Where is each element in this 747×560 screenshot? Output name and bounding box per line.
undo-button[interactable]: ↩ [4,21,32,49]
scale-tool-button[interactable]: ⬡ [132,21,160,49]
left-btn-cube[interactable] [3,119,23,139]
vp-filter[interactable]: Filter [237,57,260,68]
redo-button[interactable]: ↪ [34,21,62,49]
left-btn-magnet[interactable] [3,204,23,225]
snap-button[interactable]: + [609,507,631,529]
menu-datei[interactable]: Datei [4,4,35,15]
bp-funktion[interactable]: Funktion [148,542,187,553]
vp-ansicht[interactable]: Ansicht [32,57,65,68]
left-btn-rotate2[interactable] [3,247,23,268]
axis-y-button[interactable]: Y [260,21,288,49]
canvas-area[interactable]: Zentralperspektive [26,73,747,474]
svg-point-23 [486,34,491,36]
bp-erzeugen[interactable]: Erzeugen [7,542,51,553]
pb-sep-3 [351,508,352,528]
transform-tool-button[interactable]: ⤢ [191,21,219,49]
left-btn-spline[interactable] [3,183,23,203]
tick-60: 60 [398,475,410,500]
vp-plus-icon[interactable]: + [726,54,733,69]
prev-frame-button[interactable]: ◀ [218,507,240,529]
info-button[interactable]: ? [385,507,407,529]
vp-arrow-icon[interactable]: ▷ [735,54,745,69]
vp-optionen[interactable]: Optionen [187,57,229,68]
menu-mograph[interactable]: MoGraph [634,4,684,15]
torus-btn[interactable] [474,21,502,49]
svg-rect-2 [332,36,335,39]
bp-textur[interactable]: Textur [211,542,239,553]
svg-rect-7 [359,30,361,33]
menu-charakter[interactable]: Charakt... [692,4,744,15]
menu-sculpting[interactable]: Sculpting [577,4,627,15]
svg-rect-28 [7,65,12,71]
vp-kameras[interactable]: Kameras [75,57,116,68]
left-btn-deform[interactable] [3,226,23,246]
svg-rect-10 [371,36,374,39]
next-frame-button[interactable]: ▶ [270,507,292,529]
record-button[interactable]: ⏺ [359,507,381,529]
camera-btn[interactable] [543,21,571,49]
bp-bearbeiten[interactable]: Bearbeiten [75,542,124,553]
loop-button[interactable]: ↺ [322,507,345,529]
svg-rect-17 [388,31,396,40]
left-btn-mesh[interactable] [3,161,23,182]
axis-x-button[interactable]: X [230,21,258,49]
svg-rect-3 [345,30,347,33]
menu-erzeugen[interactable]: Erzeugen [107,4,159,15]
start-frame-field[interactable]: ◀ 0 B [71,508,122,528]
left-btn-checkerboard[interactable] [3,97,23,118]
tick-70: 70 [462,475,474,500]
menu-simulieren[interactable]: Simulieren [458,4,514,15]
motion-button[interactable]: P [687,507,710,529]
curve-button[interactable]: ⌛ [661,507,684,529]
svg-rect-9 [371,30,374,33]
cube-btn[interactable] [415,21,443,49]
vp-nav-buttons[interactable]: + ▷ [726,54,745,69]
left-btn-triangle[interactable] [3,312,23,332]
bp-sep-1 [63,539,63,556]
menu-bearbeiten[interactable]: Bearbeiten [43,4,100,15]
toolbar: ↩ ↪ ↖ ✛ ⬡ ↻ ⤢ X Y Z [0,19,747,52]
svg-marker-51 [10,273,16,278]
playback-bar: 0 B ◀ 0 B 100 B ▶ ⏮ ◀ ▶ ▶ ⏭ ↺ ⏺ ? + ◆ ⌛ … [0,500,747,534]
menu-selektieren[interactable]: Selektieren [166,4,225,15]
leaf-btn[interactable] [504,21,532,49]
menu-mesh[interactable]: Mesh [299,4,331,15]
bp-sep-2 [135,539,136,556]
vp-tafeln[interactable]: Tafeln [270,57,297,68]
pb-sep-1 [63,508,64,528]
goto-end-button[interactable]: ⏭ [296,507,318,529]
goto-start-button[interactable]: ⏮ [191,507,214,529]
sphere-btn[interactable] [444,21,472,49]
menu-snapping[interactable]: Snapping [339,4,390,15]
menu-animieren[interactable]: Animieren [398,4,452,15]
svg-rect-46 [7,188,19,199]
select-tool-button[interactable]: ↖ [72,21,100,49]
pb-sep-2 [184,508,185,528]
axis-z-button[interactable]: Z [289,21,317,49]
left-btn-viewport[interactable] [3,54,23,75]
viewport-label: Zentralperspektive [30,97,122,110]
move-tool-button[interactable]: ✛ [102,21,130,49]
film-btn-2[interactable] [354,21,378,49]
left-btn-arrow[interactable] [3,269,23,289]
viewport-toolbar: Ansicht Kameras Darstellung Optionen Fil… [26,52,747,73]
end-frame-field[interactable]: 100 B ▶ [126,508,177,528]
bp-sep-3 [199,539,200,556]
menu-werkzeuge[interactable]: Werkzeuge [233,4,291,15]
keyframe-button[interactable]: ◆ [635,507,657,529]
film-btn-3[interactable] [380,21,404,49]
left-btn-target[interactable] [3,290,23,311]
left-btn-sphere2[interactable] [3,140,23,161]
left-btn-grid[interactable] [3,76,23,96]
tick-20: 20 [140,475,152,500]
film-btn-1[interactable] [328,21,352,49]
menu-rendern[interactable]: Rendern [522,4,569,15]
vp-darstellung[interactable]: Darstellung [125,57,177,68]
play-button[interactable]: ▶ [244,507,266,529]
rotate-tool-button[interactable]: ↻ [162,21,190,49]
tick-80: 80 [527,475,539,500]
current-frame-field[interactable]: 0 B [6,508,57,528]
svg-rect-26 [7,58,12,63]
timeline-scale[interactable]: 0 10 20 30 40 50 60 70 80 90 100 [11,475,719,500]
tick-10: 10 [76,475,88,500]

--*--

### PROBLEM TO WORK ON
Give the entries again in full, exactly as they are written.

### EXERCISE SOLUTION
Where is each element in this 747×560 screenshot? Output name and bounding box per line.
undo-button[interactable]: ↩ [4,21,32,49]
scale-tool-button[interactable]: ⬡ [132,21,160,49]
left-btn-cube[interactable] [3,119,23,139]
vp-filter[interactable]: Filter [237,57,260,68]
redo-button[interactable]: ↪ [34,21,62,49]
left-btn-magnet[interactable] [3,204,23,225]
snap-button[interactable]: + [609,507,631,529]
menu-datei[interactable]: Datei [4,4,35,15]
bp-funktion[interactable]: Funktion [148,542,187,553]
vp-ansicht[interactable]: Ansicht [32,57,65,68]
left-btn-rotate2[interactable] [3,247,23,268]
axis-y-button[interactable]: Y [260,21,288,49]
canvas-area[interactable]: Zentralperspektive [26,73,747,474]
svg-point-23 [486,34,491,36]
bp-erzeugen[interactable]: Erzeugen [7,542,51,553]
pb-sep-3 [351,508,352,528]
transform-tool-button[interactable]: ⤢ [191,21,219,49]
left-btn-spline[interactable] [3,183,23,203]
tick-60: 60 [398,475,410,500]
vp-plus-icon[interactable]: + [726,54,733,69]
prev-frame-button[interactable]: ◀ [218,507,240,529]
info-button[interactable]: ? [385,507,407,529]
vp-arrow-icon[interactable]: ▷ [735,54,745,69]
vp-optionen[interactable]: Optionen [187,57,229,68]
menu-mograph[interactable]: MoGraph [634,4,684,15]
torus-btn[interactable] [474,21,502,49]
svg-rect-2 [332,36,335,39]
bp-textur[interactable]: Textur [211,542,239,553]
svg-rect-7 [359,30,361,33]
menu-charakter[interactable]: Charakt... [692,4,744,15]
menu-sculpting[interactable]: Sculpting [577,4,627,15]
svg-rect-28 [7,65,12,71]
vp-kameras[interactable]: Kameras [75,57,116,68]
left-btn-deform[interactable] [3,226,23,246]
svg-rect-10 [371,36,374,39]
next-frame-button[interactable]: ▶ [270,507,292,529]
record-button[interactable]: ⏺ [359,507,381,529]
camera-btn[interactable] [543,21,571,49]
bp-bearbeiten[interactable]: Bearbeiten [75,542,124,553]
loop-button[interactable]: ↺ [322,507,345,529]
svg-rect-17 [388,31,396,40]
left-btn-mesh[interactable] [3,161,23,182]
axis-x-button[interactable]: X [230,21,258,49]
svg-rect-3 [345,30,347,33]
menu-erzeugen[interactable]: Erzeugen [107,4,159,15]
start-frame-field[interactable]: ◀ 0 B [71,508,122,528]
left-btn-checkerboard[interactable] [3,97,23,118]
tick-70: 70 [462,475,474,500]
menu-simulieren[interactable]: Simulieren [458,4,514,15]
motion-button[interactable]: P [687,507,710,529]
curve-button[interactable]: ⌛ [661,507,684,529]
svg-rect-9 [371,30,374,33]
cube-btn[interactable] [415,21,443,49]
vp-nav-buttons[interactable]: + ▷ [726,54,745,69]
left-btn-triangle[interactable] [3,312,23,332]
bp-sep-1 [63,539,63,556]
menu-bearbeiten[interactable]: Bearbeiten [43,4,100,15]
toolbar: ↩ ↪ ↖ ✛ ⬡ ↻ ⤢ X Y Z [0,19,747,52]
svg-marker-51 [10,273,16,278]
playback-bar: 0 B ◀ 0 B 100 B ▶ ⏮ ◀ ▶ ▶ ⏭ ↺ ⏺ ? + ◆ ⌛ … [0,500,747,534]
menu-selektieren[interactable]: Selektieren [166,4,225,15]
leaf-btn[interactable] [504,21,532,49]
menu-mesh[interactable]: Mesh [299,4,331,15]
bp-sep-2 [135,539,136,556]
vp-tafeln[interactable]: Tafeln [270,57,297,68]
pb-sep-1 [63,508,64,528]
goto-end-button[interactable]: ⏭ [296,507,318,529]
goto-start-button[interactable]: ⏮ [191,507,214,529]
sphere-btn[interactable] [444,21,472,49]
menu-snapping[interactable]: Snapping [339,4,390,15]
menu-animieren[interactable]: Animieren [398,4,452,15]
svg-rect-46 [7,188,19,199]
select-tool-button[interactable]: ↖ [72,21,100,49]
pb-sep-2 [184,508,185,528]
axis-z-button[interactable]: Z [289,21,317,49]
left-btn-viewport[interactable] [3,54,23,75]
viewport-label: Zentralperspektive [30,97,122,110]
move-tool-button[interactable]: ✛ [102,21,130,49]
film-btn-2[interactable] [354,21,378,49]
left-btn-arrow[interactable] [3,269,23,289]
viewport-toolbar: Ansicht Kameras Darstellung Optionen Fil… [26,52,747,73]
end-frame-field[interactable]: 100 B ▶ [126,508,177,528]
bp-sep-3 [199,539,200,556]
menu-werkzeuge[interactable]: Werkzeuge [233,4,291,15]
keyframe-button[interactable]: ◆ [635,507,657,529]
film-btn-3[interactable] [380,21,404,49]
left-btn-target[interactable] [3,290,23,311]
left-btn-sphere2[interactable] [3,140,23,161]
left-btn-grid[interactable] [3,76,23,96]
tick-20: 20 [140,475,152,500]
film-btn-1[interactable] [328,21,352,49]
menu-rendern[interactable]: Rendern [522,4,569,15]
vp-darstellung[interactable]: Darstellung [125,57,177,68]
play-button[interactable]: ▶ [244,507,266,529]
rotate-tool-button[interactable]: ↻ [162,21,190,49]
tick-80: 80 [527,475,539,500]
current-frame-field[interactable]: 0 B [6,508,57,528]
svg-rect-26 [7,58,12,63]
timeline-scale[interactable]: 0 10 20 30 40 50 60 70 80 90 100 [11,475,719,500]
tick-10: 10 [76,475,88,500]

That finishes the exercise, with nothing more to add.